## TASK GOAL
Copy all records exactly; omit pictures.

## EXTRACTED ENTRIES
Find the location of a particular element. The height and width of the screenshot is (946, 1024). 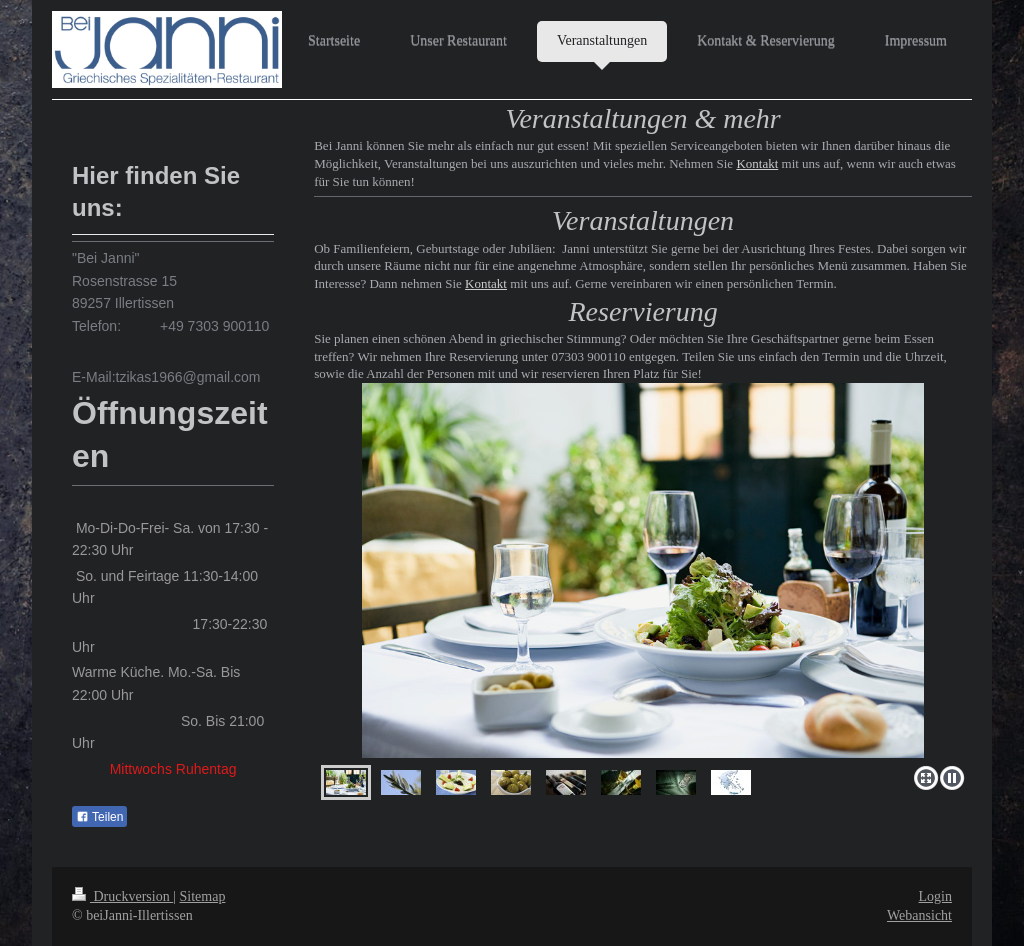

Sitemap is located at coordinates (203, 896).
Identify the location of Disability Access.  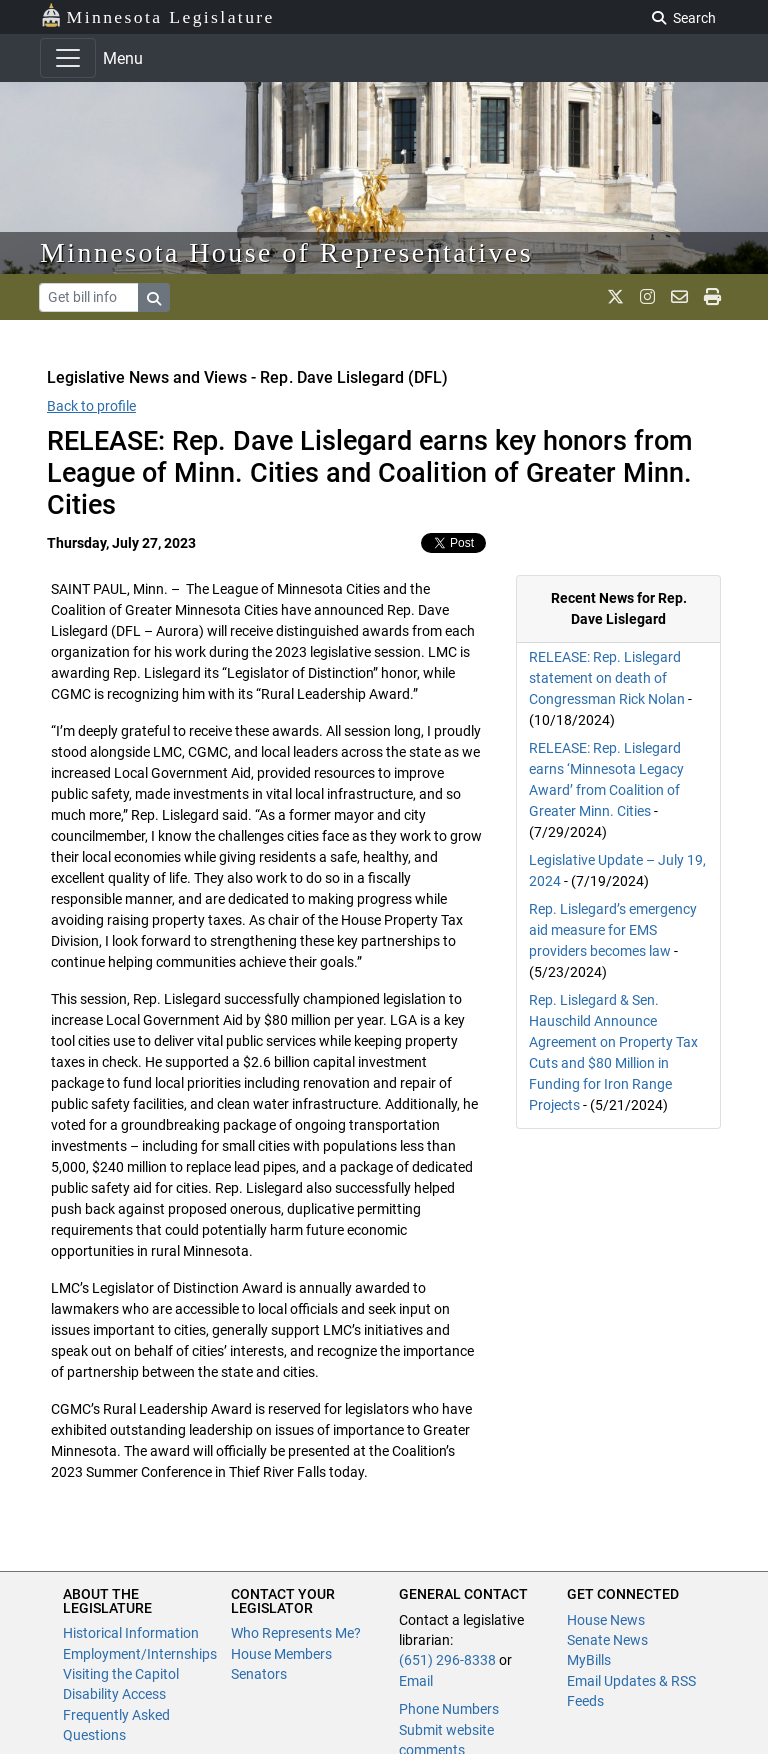
(114, 1694).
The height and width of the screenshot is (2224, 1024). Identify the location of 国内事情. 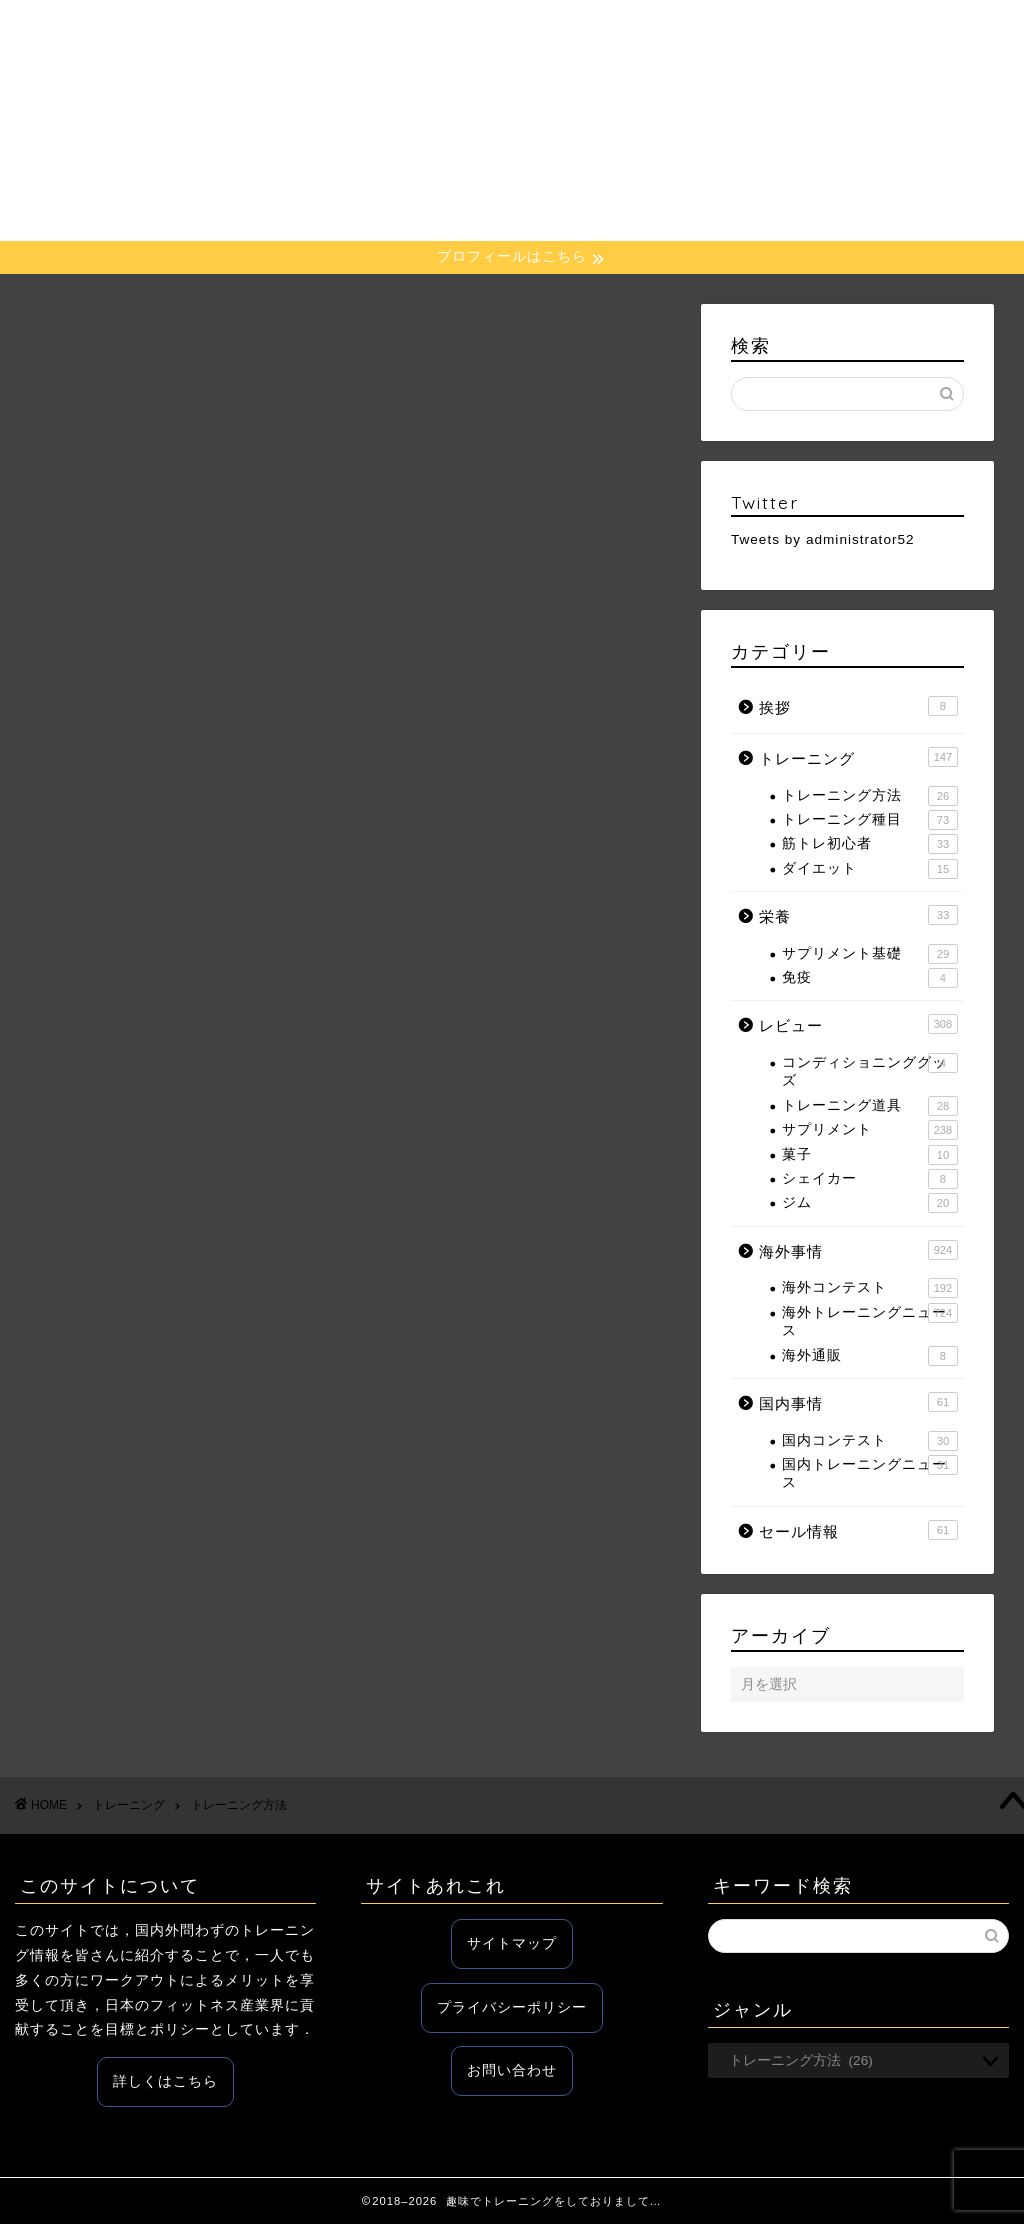
(780, 31).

## FINISHED EXERCISE
Find the location of a particular element. The height and width of the screenshot is (946, 1024). 

Sitemap is located at coordinates (203, 896).
Identify the location of Disability Access.  
(114, 1694).
The height and width of the screenshot is (2224, 1024). Identify the location of 国内事情. 
(780, 31).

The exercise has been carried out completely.